How does plasma protein binding interplay with tissue distribution in determining clearance?

• A. High protein binding increases free fraction, enhancing tissue distribution and clearance.
• B. Highly bound drug has low free fraction for tissue distribution and metabolism; as free drug increases via displacement, clearance may rise, affecting overall exposure.
• C. Protein binding does not affect clearance.
• D. Only tissue perfusion affects clearance; binding is irrelevant.

Answer: (B)

Plasma protein binding controls how much drug is free to move into tissues and be cleared. The bound portion is largely unavailable for distribution into tissues or for metabolism and excretion, so the free fraction determines both where the drug goes and how quickly it is eliminated. When a drug is highly bound, the free fraction is small, limiting tissue distribution and slowing clearance, with the bound drug acting as a reservoir that can release more drug as plasma levels fall.
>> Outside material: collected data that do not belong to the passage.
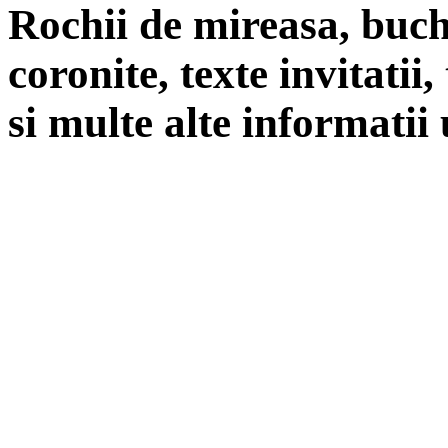
Rochii de mireasa, buch
coronite, texte invitatii
si multe alte informatii 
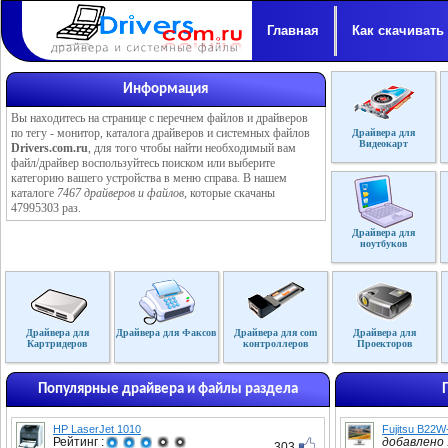
Главная
Как скачивать
Информация
Вы находитесь на странице с перечнем файлов и драйверов
по тегу - монитор, каталога драйверов и системных файлов
Драйвера для
Видеокарт
Drivers.com.ru
, для того чтобы найти необходимый вам
файл/драйвер воспользуйтесь поиском или выберите
категорию вашего устройства в меню справа. В нашем
каталоге
7467 драйверов и файлов
, которые скачаны
47995303 раз.
Драйвера для
ноутбуков
Драйвера для
Драйвера для Факсов
Драйвера для com
Драйвера для
Картридеров
контроллеров
Проекторов
Популярные драйвера и файлы раздела
HP LaserJet 1010
Fujitsu B22W
Рейтинг :
добавлено :
303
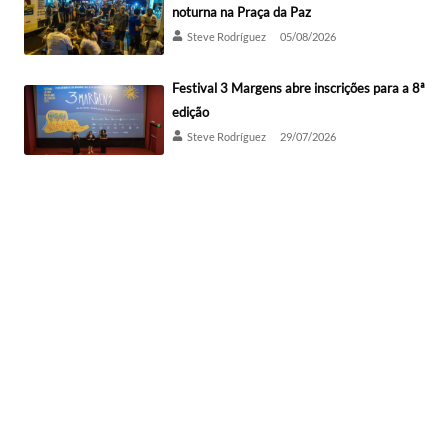
noturna na Praça da Paz
Steve Rodríguez
05/08/2026
Festival 3 Margens abre inscrições para a 8ª
edição
Steve Rodríguez
29/07/2026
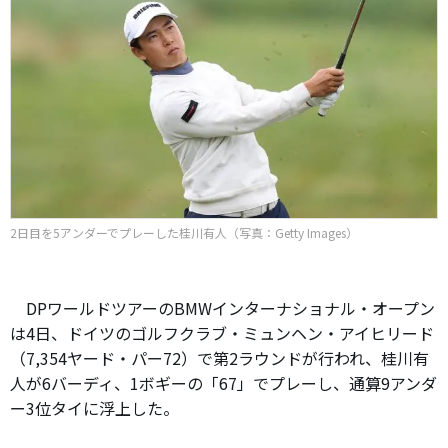
2日目を5アンダーでプレーした桂川有人（写真：Getty Images）
DPワールドツアーのBMWインターナショナル・オープン
は4日、ドイツのゴルフクラブ・ミュンヘン・アイヒリード
（7,354ヤード・パー72）で第2ラウンドが行われ、桂川有
人が6バーディ、1ボギーの「67」でプレーし、通算9アンダ
ー3位タイに浮上した。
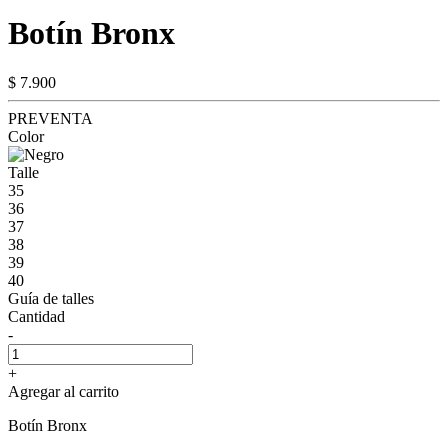
Botín Bronx
$ 7.900
PREVENTA
Color
Talle
35
36
37
38
39
40
Guía de talles
Cantidad
-
+
Agregar al carrito
Botín Bronx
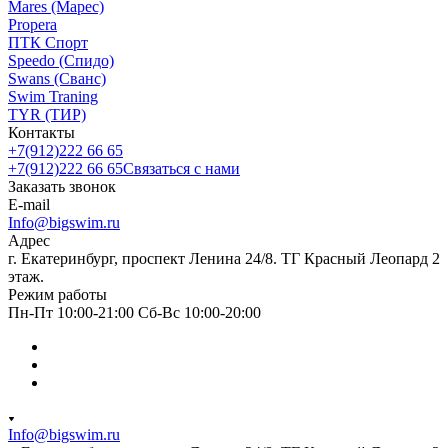
Mares (Марес)
Propera
ПТК Спорт
Speedo (Спидо)
Swans (Сванс)
Swim Traning
TYR (ТИР)
Контакты
+7(912)222 66 65
+7(912)222 66 65
Связаться с нами
Заказать звонок
E-mail
Info@bigswim.ru
Адрес
г. Екатеринбург, проспект Ленина 24/8. ТГ Красный Леопард 2
этаж.
Режим работы
Пн-Пт 10:00-21:00 Сб-Вс 10:00-20:00
Info@bigswim.ru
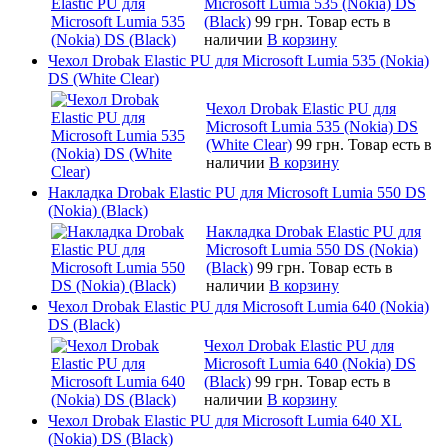
Microsoft Lumia 535 (Nokia) DS
(Black)
99 грн.
Товар есть в
наличии
В корзину
Чехол Drobak Elastic PU для Microsoft Lumia 535 (Nokia)
DS (White Clear)
Чехол Drobak Elastic PU для
Microsoft Lumia 535 (Nokia) DS
(White Clear)
99 грн.
Товар есть в
наличии
В корзину
Накладка Drobak Elastic PU для Microsoft Lumia 550 DS
(Nokia) (Black)
Накладка Drobak Elastic PU для
Microsoft Lumia 550 DS (Nokia)
(Black)
99 грн.
Товар есть в
наличии
В корзину
Чехол Drobak Elastic PU для Microsoft Lumia 640 (Nokia)
DS (Black)
Чехол Drobak Elastic PU для
Microsoft Lumia 640 (Nokia) DS
(Black)
99 грн.
Товар есть в
наличии
В корзину
Чехол Drobak Elastic PU для Microsoft Lumia 640 XL
(Nokia) DS (Black)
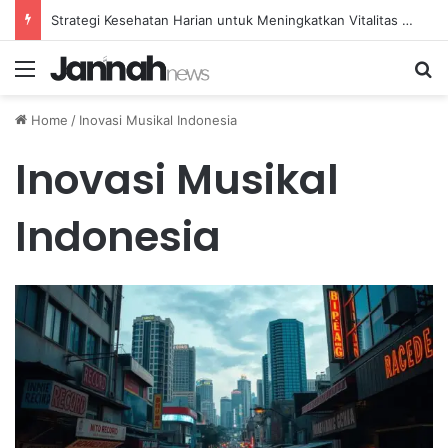
Strategi Kesehatan Harian untuk Meningkatkan Vitalitas dan Mengatasi Kelelahan Sehari-hari
Menu
Se
Home
/
Inovasi Musikal Indonesia
Inovasi Musikal
Indonesia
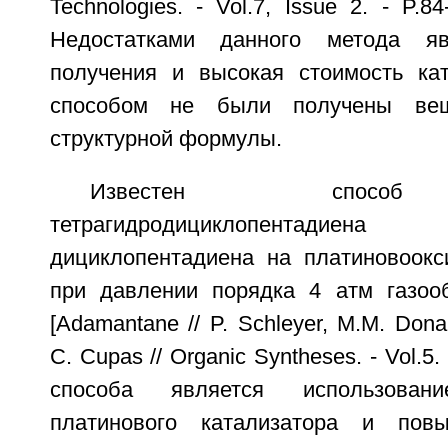
Technologies. - Vol.7, Issue 2. - P.84
Недостатками данного метода яв
получения и высокая стоимость ка
способом не были получены вещ
структурной формулы.
Известен способ
тетрагидродициклопентадиен
дициклопентадиена на платиновоокс
при давлении порядка 4 атм газоо
[Adamantane // P. Schleyer, М.М. Dona
С. Cupas // Organic Syntheses. - Vol.5.
способа является использовани
платинового катализатора и пов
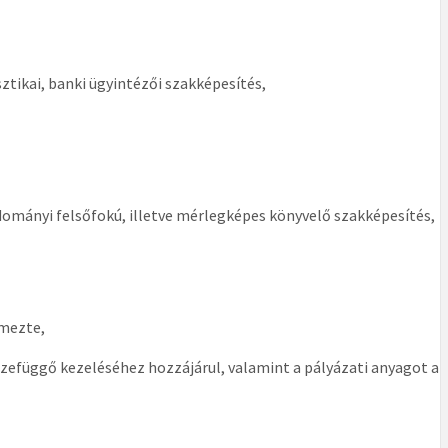
ikai, banki ügyintézői szakképesítés,
ányi felsőfokú, illetve mérlegképes könyvelő szakképesítés,
lmezte,
zefüggő kezeléséhez hozzájárul, valamint a pályázati anyagot a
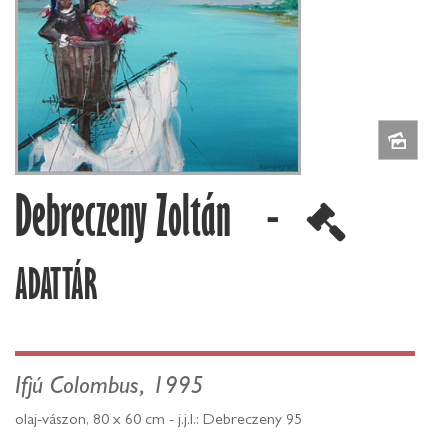
Debreczeny Zoltán -
ADATTÁR
Ifjú Colombus, 1995
olaj-vászon, 80 x 60 cm - j.j.l.: Debreczeny 95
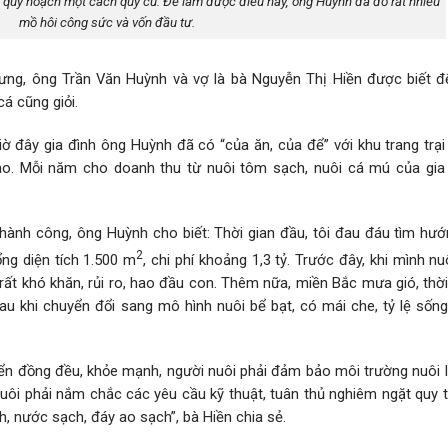
 quy hoạch một cách quy củ. Để làm được điều này, ông Huỳnh đã đổ rất nhiều
mồ hôi công sức và vốn đầu tư.
ng, ông Trần Văn Huỳnh và vợ là bà Nguyễn Thị Hiền được biết đ
cá cũng giỏi.
iờ đây gia đình ông Huỳnh đã có “của ăn, của để” với khu trang trạ
cao. Mỗi năm cho doanh thu từ nuôi tôm sạch, nuôi cá mú của gia
thành công, ông Huỳnh cho biết: Thời gian đầu, tôi đau đáu tìm hướ
2
ổng diện tích 1.500 m
, chi phí khoảng 1,3 tỷ. Trước đây, khi mình nu
t khó khăn, rủi ro, hao đầu con. Thêm nữa, miền Bắc mưa gió, thời 
 Sau khi chuyển đổi sang mô hình nuôi bể bạt, có mái che, tỷ lệ số
iển đồng đều, khỏe mạnh, người nuôi phải đảm bảo môi trường nuôi 
uôi phải nắm chắc các yêu cầu kỹ thuật, tuân thủ nghiêm ngặt quy t
, nước sạch, đáy ao sạch”, bà Hiền chia sẻ.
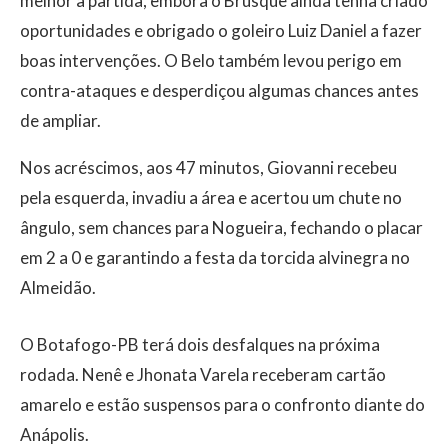
melhor a partida, embora o Brusque ainda tenha criado
oportunidades e obrigado o goleiro Luiz Daniel a fazer
boas intervenções. O Belo também levou perigo em
contra-ataques e desperdiçou algumas chances antes
de ampliar.
Nos acréscimos, aos 47 minutos, Giovanni recebeu
pela esquerda, invadiu a área e acertou um chute no
ângulo, sem chances para Nogueira, fechando o placar
em 2 a 0 e garantindo a festa da torcida alvinegra no
Almeidão.
O Botafogo-PB terá dois desfalques na próxima
rodada. Nenê e Jhonata Varela receberam cartão
amarelo e estão suspensos para o confronto diante do
Anápolis.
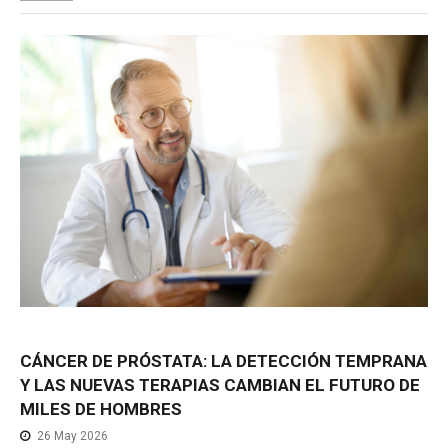
CÁNCER
DE
PRÓSTATA:
LA
DETECCIÓN
TEMPRANA
Y
LAS
NUEVAS
TERAPIAS
CAMBIAN
EL
FUTURO
DE
MILES
DE
HOMBRES
26 May 2026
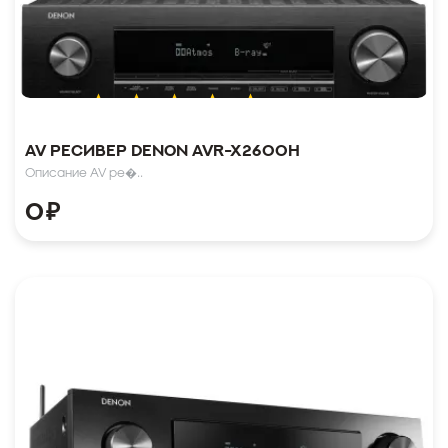
AV ресивер Denon AVR-X2600H
Описание AV ре�..
0
₽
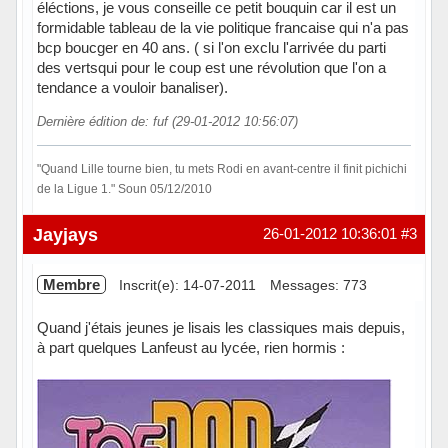
éléctions, je vous conseille ce petit bouquin car il est un
formidable tableau de la vie politique francaise qui n'a pas
bcp boucger en 40 ans. ( si l'on exclu l'arrivée du parti
des vertsqui pour le coup est une révolution que l'on a
tendance a vouloir banaliser).
Dernière édition de: fuf (29-01-2012 10:56:07)
"Quand Lille tourne bien, tu mets Rodi en avant-centre il finit pichichi
de la Ligue 1." Soun 05/12/2010
Hors ligne
Jayjays
26-01-2012 10:36:01
#3
Membre
Inscrit(e): 14-07-2011
Messages: 773
Quand j'étais jeunes je lisais les classiques mais depuis,
à part quelques Lanfeust au lycée, rien hormis :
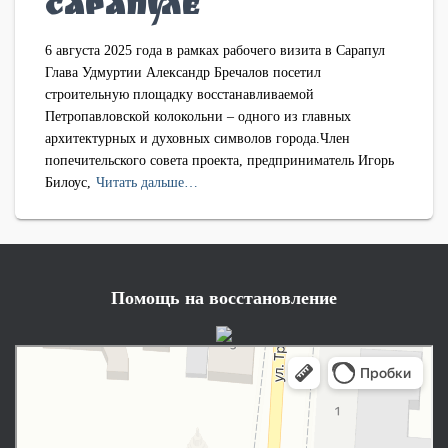
Сарапуле
6 августа 2025 года в рамках рабочего визита в Сарапул
Глава Удмуртии Александр Бречалов посетил
строительную площадку восстанавливаемой
Петропавловской колокольни – одного из главных
архитектурных и духовных символов города.Член
попечительского совета проекта, предприниматель Игорь
Билоус,
Читать дальше…
Помощь на восстановление
Сарапул
Улица Труда, 38 — Яндекс Карты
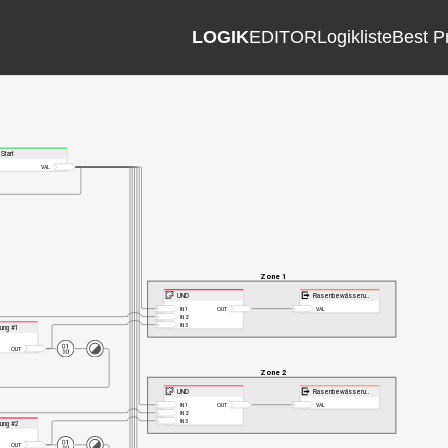
LOGIK
EDITOR
Logikliste
Best P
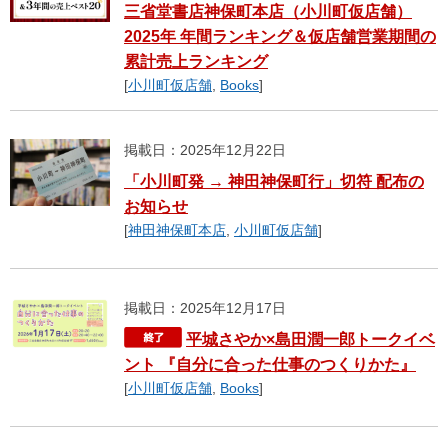
三省堂書店神保町本店（小川町仮店舗）
2025年 年間ランキング＆仮店舗営業期間の
累計売上ランキング
[
小川町仮店舗
,
Books
]
掲載日：2025年12月22日
「小川町発 → 神田神保町行」切符 配布の
お知らせ
[
神田神保町本店
,
小川町仮店舗
]
掲載日：2025年12月17日
平城さやか×島田潤一郎トークイベ
ント 『自分に合った仕事のつくりかた』
[
小川町仮店舗
,
Books
]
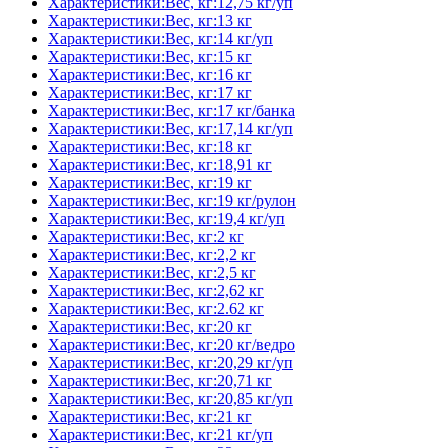
Характеристики:Вес, кг:12,75 кг/уп
Характеристики:Вес, кг:13 кг
Характеристики:Вес, кг:14 кг/уп
Характеристики:Вес, кг:15 кг
Характеристики:Вес, кг:16 кг
Характеристики:Вес, кг:17 кг
Характеристики:Вес, кг:17 кг/банка
Характеристики:Вес, кг:17,14 кг/уп
Характеристики:Вес, кг:18 кг
Характеристики:Вес, кг:18,91 кг
Характеристики:Вес, кг:19 кг
Характеристики:Вес, кг:19 кг/рулон
Характеристики:Вес, кг:19,4 кг/уп
Характеристики:Вес, кг:2 кг
Характеристики:Вес, кг:2,2 кг
Характеристики:Вес, кг:2,5 кг
Характеристики:Вес, кг:2,62 кг
Характеристики:Вес, кг:2.62 кг
Характеристики:Вес, кг:20 кг
Характеристики:Вес, кг:20 кг/ведро
Характеристики:Вес, кг:20,29 кг/уп
Характеристики:Вес, кг:20,71 кг
Характеристики:Вес, кг:20,85 кг/уп
Характеристики:Вес, кг:21 кг
Характеристики:Вес, кг:21 кг/уп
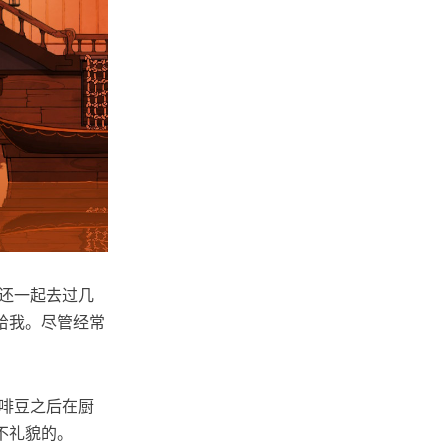
，还一起去过几
给我。尽管经常
咖啡豆之后在厨
不礼貌的。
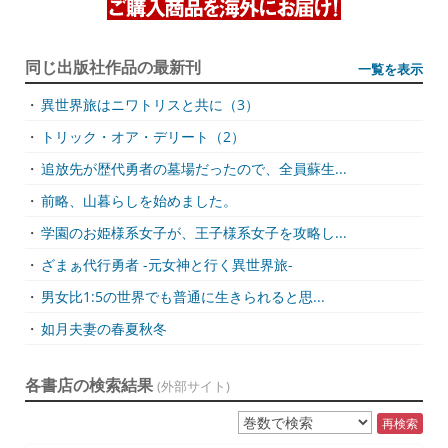
同じ出版社作品の最新刊
一覧を表示
・
異世界旅はニワトリスと共に（3）
・
トリック・オア・デリート（2）
・
追放先が歴代勇者の墓場だったので、全員蘇生...
・
前略、山暮らしを始めました。
・
学園のお姫様系女子が、王子様系女子を攻略し...
・
ざまぁ代行勇者 -元女神と行く異世界旅-
・
男女比1:5の世界でも普通に生きられると思...
・
如月夫妻の春夏秋冬
各書店の検索結果
(外部サイト)
再検索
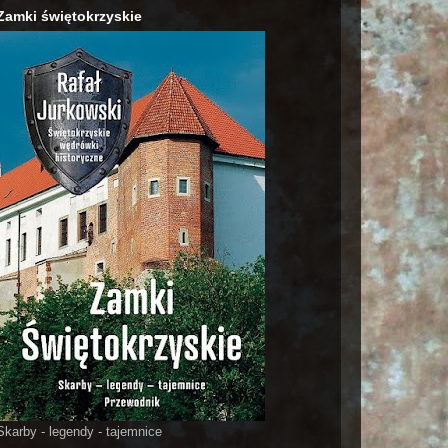
Zamki świętokrzyskie
Skarby - legendy - tajemnice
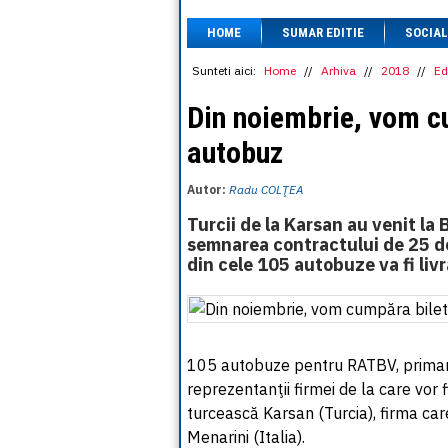
HOME
SUMAR EDITIE
SOCIAL
Sunteti aici:
Home
//
Arhiva
//
2018
//
Ed
Din noiembrie, vom cu
autobuz
Autor:
Radu COLŢEA
Turcii de la Karsan au venit la
semnarea contractului de 25 de
din cele 105 autobuze va fi liv
105 autobuze pentru RATBV, primarul
reprezentanţii firmei de la care vo
turcească Karsan (Turcia), firma ca
Menarini (Italia).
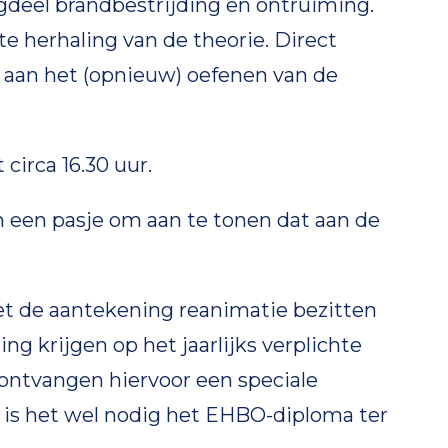
deel brandbestrijding en ontruiming.
e herhaling van de theorie. Direct
aan het (opnieuw) oefenen van de
circa 16.30 uur.
een pasje om aan te tonen dat aan de
t de aantekening reanimatie bezitten
g krijgen op het jaarlijks verplichte
j ontvangen hiervoor een speciale
r is het wel nodig het EHBO-diploma ter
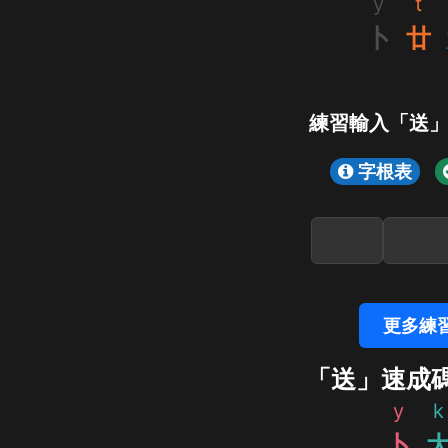
y
t
卜
廿
練習輸入「送
字根表
更多練
「送」速成
y
k
卜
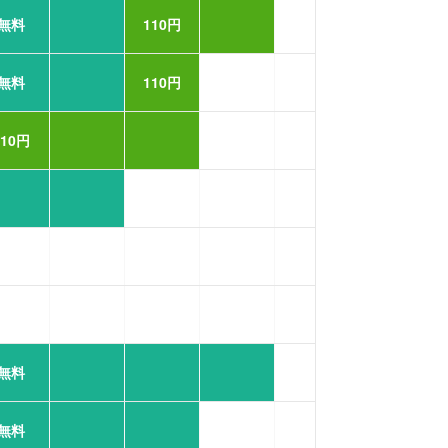
無料
110円
無料
110円
110円
無料
無料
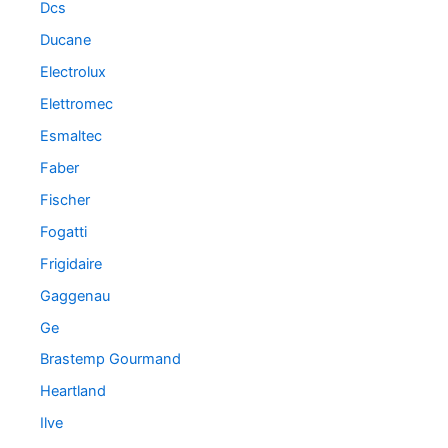
Dcs
Ducane
Electrolux
Elettromec
Esmaltec
Faber
Fischer
Fogatti
Frigidaire
Gaggenau
Ge
Brastemp Gourmand
Heartland
Ilve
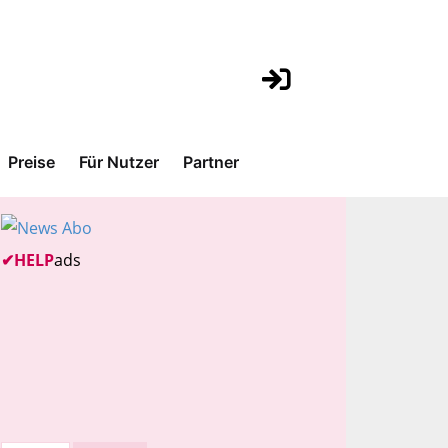
Preise
Für Nutzer
Partner
✔
HELP
ads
If the free fraction rises, such as when another substance displaces the drug from albumin, there is more unbound drug to distribute to tissues and to be metabolized or excreted, so clearance can increase. This change in clearance affects overall exposure (AUC) for a given dose. In short, binding dampens both distribution and clearance by limiting the free drug; displacement increases the free drug, potentially increasing clearance and altering exposure.